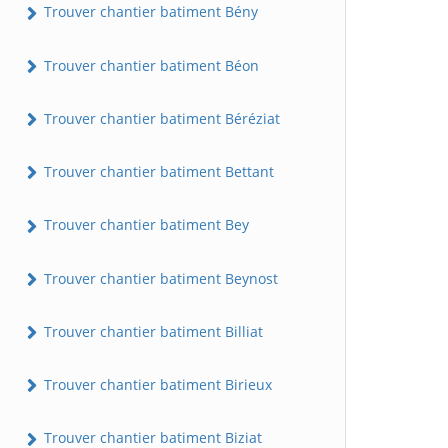
Trouver chantier batiment Bény
Trouver chantier batiment Béon
Trouver chantier batiment Béréziat
Trouver chantier batiment Bettant
Trouver chantier batiment Bey
Trouver chantier batiment Beynost
Trouver chantier batiment Billiat
Trouver chantier batiment Birieux
Trouver chantier batiment Biziat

============

■ **WHAT IS EXPECTED**
Please copy the lines above exactly as written, apart from any pictures.

■ **EXERCISE RESPONSE**
Trouver chantier batiment Bény
Trouver chantier batiment Béon
Trouver chantier batiment Béréziat
Trouver chantier batiment Bettant
Trouver chantier batiment Bey
Trouver chantier batiment Beynost
Trouver chantier batiment Billiat
Trouver chantier batiment Birieux
Trouver chantier batiment Biziat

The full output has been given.